4. Don’t try to figure out everything at once

All early-stage investors bet on teams, not ideas. There are lots of reasons for that, but the biggest is that the makeup of the team is the one constant when you’re rapidly iterating toward product/market fit. Most companies that succeed wind up doing something quite different from what they set out to do, and even those that are relatively consistent still change almost everything about their product experience and business as they scale. As companies grow, they change, and their leaders also change and grow as people.

The Matter program is designed to help increase the pace at which these changes happen. Through a human-centered, prototype-driven approach rooted in design thinking, we encourage teams to run lots and lots of experiments, learn from them, get feedback, and iterate. Some teams pivot into entirely new businesses over the course of the program. Some choose new customers and key users. Some get to new business models.

The key to all this is that you’re consistently re-examining, challenging, confirming, or changing the core assumptions on which the company is founded. It’s highly strategic, but it’s also really fast. It can be challenging to bounce up to a big picture assumption and then drop back into coding or making sales calls. It can feel like the whole plan isn’t in place, or like you’re making it up as you go along. It can feel exhausting. Challenging as it is as a leader, it can be even harder as a person.

Here’s the thing: it should feel challenging. That process of discovery, or non-linear progression — this is what we call the Drunken Walk of the Entrepreneur. Every startup that’s ever gone anywhere has succeed like this, not like the nice smooth hockey stick up and to the right. It’s two steps forward, three back, nine forward, four to the side. Knowing that truth makes it more survivable. It creates space to acknowledge fears and vulnerability and go forward nonetheless, with the support of peers, advisors, friends, and families. It also means that you don’t need to sweat the fact that there are unknowns about your business. You have time to figure it out. Just focus on your greatest risks and success factors, and you’ll find the way forward, both as a leader and a person.

5. Commit. Take your commitment seriously

The key to building a vibrant entrepreneur community within our program is that every team be in it to win it — committed to themselves and to the other entrepreneurs. Every program element is improved by everyone being there, truly engaged and lifting one another up.

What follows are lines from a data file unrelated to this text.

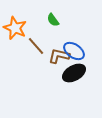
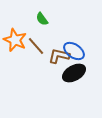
green semicircle: moved 11 px left, 1 px up
orange star: moved 12 px down
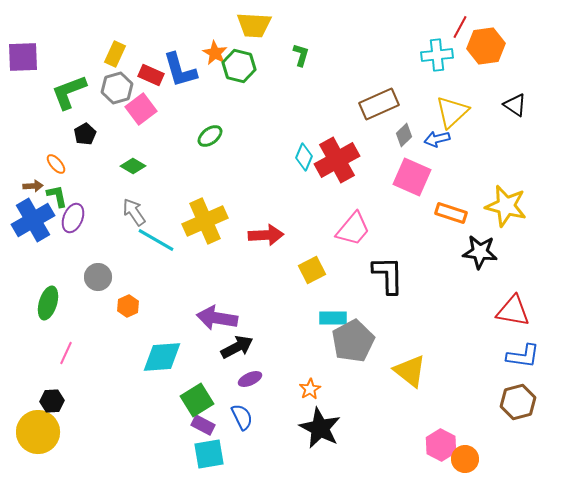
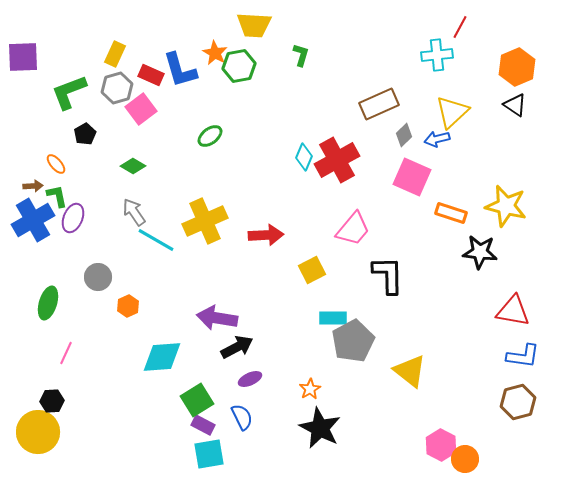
orange hexagon at (486, 46): moved 31 px right, 21 px down; rotated 15 degrees counterclockwise
green hexagon at (239, 66): rotated 24 degrees counterclockwise
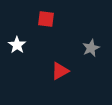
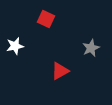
red square: rotated 18 degrees clockwise
white star: moved 2 px left, 1 px down; rotated 24 degrees clockwise
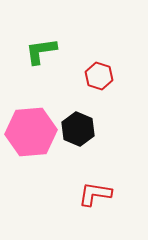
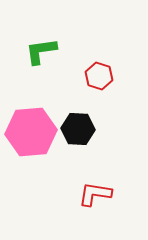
black hexagon: rotated 20 degrees counterclockwise
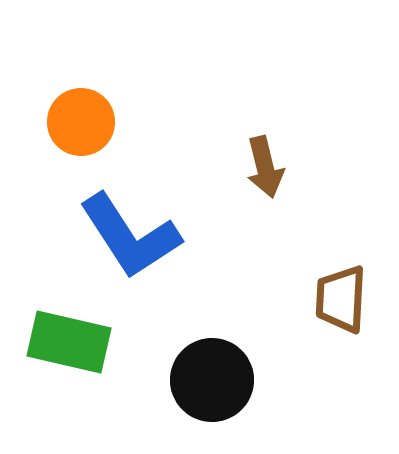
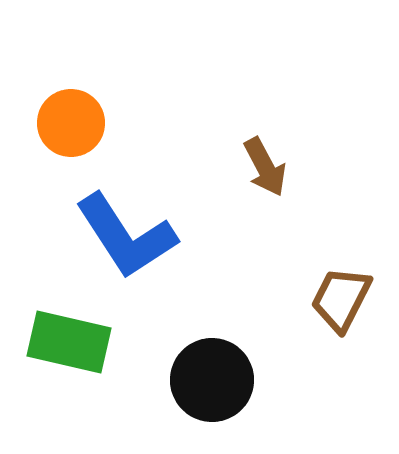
orange circle: moved 10 px left, 1 px down
brown arrow: rotated 14 degrees counterclockwise
blue L-shape: moved 4 px left
brown trapezoid: rotated 24 degrees clockwise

This is why most of our program is mandatory. Now, we know there are going to be times when teams just can’t make a certain element. That’s fine. We need to know about as many of those moments as early as possible. Have a wedding scheduled during a Design Review? Tell us early so we can figure out how to create alternative arrangements and work through it. Always go hiking in the mountains every April? Get it on your plan for the program.

When we know about these challenges with program involvement, we can figure them out, and, most importantly, help you communicate them to your community in a way that respects their commitments, the norms of our community and the bonds you share. Suddenly gone for an entire week of program without having notified anyone? The culture sours. Teams that honor their commitments feel burned. Everything becomes tenuous.

And it can all be avoided just by taking commitment more seriously at the outset and being mutually accountable to your cohort.

You can change media for good. We’re here to help.

The Matter accelerator program is carefully designed to help teams move rapidly toward product/market fit through a combination of experimentation and a supportive, connected community. But it really comes from the teams we invest in and support. They create the community, they commit to supporting each other, and they embrace a mindset around growth and change. We can’t wait to welcome the 8th class and watch them make magic.